What your emails can tell you about your changing behaviour
The most effective behavioural change is where we don’t even know it’s happening. It’s that feeling where you look back and think, ‘I can’t believe I used to do that.’ The small nudges in your behaviour create a significant shift that’s become embedded in your daily actions and your identity.
Email helps us look at how our behaviours have changed at work and home over a couple of decades. As technology changes how we work, the way we approach email highlights how those nudges are ingrained into our social identity.
We are going to look at what leadership teams can take from this when it comes to implementing further behavioural change.
The humble email signature started life as a way to sign off your emails. It would include your job title, company and a phone number. Then not much else.
Its hidden secondary use took off when we all became aware of how wasteful printing is. At which point, you’d start seeing email signatures asking you politely to “please not to print this email unless necessary”. Nowadays, it seems anathema for most people to print any email. In a short space of time, we’ve gone from needing hard paper copies of our online communication, to not. Changing our habits and auto-behaviours along the way.
And so our email signature use continued to evolve.
Today, an email signature is a marketing opportunity. Most people use email that can cope with HTML coding. Organisations can add branding flourishes such as images, video, social media tags and a call to action.
We have gone from a simple, one-line signature into a signature that can let your recipient know what you are promoting, your working schedule and even when they might expect a reply. More on this later, when we look at how email etiquette has changed over the years.
The changes within email signature also reflect the changes in how we understand and operate within our new online world. Two years ago, few people will have heard of GDPR. But now you can find links to how your data is stored and used from the bottom on email. And you will be familiar with legal disclaimers and terms and conditions included in the bottom of professional emails.
Another change within our email signatures is the inclusion of how we identify. Explicitly stating your preferred pronouns within the email signature is a relatively new phenomenon and its inclusion, or absence, is a way in which we are identifying with a particular social group.
Out of office
Before the advent of the smartphone, an out of office exists to let you know that the person you emailed is not going to reply until they are back in the office.
But now, we can check our emails on the go, from home, a meeting or on holiday. The consequence is that how and when we use our out of office is defined by the culture of the team. Even being encouraged to use one at all.
Some organisations perceive an out of office is seen as a lack of commitment to the job. If you can check your emails from your phone, why would you leave hundreds to build up while you’re away?
Compared to teams who put on an out of office for every time they are away from their desk. Whether that’s for a meeting, because it isn’t their working pattern or that they are on holiday.
Then there are cultural decisions around the email message itself. Some teams will prefer straight email messages. While it has been known for staff to send comedy email responses, the out of office is a way to establish the social identity of the team.
And it is important to note that leaders help the team understand what is acceptable. As a leader, if you prefer your team to leave a useful out of office, then make sure you provide the model for what good looks like with your own.

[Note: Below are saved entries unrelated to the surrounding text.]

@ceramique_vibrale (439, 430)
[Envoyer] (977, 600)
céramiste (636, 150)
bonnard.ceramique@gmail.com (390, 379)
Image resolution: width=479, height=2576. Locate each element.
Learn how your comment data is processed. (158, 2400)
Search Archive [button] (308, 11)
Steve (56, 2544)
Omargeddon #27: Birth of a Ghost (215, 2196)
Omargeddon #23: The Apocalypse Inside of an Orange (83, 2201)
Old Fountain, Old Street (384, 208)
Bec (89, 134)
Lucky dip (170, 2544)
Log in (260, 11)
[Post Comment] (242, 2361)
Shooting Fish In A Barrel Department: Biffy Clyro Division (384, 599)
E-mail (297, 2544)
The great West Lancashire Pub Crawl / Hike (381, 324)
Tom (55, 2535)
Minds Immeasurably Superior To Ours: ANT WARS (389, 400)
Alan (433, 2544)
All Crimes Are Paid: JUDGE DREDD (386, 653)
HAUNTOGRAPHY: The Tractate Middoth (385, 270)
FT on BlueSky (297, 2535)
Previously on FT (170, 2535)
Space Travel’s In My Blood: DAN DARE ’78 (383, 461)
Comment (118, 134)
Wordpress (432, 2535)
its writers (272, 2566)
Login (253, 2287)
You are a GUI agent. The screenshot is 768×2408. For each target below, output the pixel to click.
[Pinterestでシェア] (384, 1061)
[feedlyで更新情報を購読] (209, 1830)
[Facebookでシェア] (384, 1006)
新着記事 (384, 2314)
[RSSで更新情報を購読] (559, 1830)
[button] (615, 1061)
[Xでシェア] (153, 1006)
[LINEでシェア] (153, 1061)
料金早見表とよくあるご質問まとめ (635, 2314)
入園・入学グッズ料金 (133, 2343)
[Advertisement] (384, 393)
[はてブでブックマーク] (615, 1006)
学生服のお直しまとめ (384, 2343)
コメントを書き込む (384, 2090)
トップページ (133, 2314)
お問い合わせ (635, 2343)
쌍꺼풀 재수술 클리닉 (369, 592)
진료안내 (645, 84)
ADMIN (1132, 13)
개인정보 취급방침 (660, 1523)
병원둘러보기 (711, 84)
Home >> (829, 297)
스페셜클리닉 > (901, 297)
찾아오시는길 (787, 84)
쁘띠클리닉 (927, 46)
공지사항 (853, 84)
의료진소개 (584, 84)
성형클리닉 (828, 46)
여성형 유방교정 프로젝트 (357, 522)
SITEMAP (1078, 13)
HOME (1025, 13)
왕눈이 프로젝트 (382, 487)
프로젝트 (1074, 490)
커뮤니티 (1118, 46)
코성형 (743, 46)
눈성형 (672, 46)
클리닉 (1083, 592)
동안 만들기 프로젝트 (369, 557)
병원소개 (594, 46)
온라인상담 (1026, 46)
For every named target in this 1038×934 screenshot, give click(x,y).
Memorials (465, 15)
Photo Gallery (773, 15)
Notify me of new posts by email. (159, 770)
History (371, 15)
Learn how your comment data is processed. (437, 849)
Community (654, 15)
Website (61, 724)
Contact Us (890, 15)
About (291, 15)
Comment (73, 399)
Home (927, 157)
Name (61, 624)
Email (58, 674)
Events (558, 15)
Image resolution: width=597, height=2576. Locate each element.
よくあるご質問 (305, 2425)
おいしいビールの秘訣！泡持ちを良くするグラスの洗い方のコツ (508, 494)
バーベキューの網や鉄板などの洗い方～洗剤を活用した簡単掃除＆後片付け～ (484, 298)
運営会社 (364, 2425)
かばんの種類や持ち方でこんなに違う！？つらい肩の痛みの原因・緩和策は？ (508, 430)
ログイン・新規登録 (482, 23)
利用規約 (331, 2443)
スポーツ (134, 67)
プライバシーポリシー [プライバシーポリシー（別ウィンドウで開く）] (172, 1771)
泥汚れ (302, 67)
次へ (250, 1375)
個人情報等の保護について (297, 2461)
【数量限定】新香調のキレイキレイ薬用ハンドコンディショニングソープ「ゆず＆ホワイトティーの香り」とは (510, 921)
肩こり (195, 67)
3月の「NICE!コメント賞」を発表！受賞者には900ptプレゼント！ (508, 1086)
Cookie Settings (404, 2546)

How we approach email entirely has changed dramatically over the past two decades. Around the turn of the millennium, people were checking emails once or twice a day. Phone calls were more prevalent, and very few people could check their work emails outside of the office.
By 2016, people were checking emails on average 15 times per day. And now, we are likely to check our email and chat apps once every six minutes. Almost three-quarters of the 132 billion emails that are sent daily are opened within six seconds. And 84 per cent of people keep their emails open all day.
That is a huge shift in how we do things in a short space of time. And it increases the expectation on us to respond instantly without ever been told to do so.
We do know that if you, as a leader, check and respond to emails outside of work time, then your team will do, too. They look to you to provide the blueprint for how things are done within the team. This establishes the prototypicality of the group.
Prototypicality is when the social identity guides what actions people should take. When it comes to email, it could be whether you have informal chats on other communication tools like Slack or WhatsApp, or if you hit reply all to a group message.
Likewise, the prevalence of read-receipts has changed over the years. What was once an easy way to see if someone had read your email, is now defunct as we assume most people instantly see our emails.
Behavioural Change within the team
We can learn from the small nudges within work email to implement more positive changes within the team. If you’d asked your team member back in 2000 to check their email every six seconds, including when they were at home, they would have probably asked when you expected the work to get done.
Yet, technology has made this change easier to accept over the years. Likewise, many of the marketing avenues we use didn’t exist even ten years ago, and now they are a normalised part of email signatures.
What you, as a leader model for your team, become the norm within the identity and eventually part of the culture. By making small incremental changes to the culture, you are setting the foundations for the long term change you want to see within your team.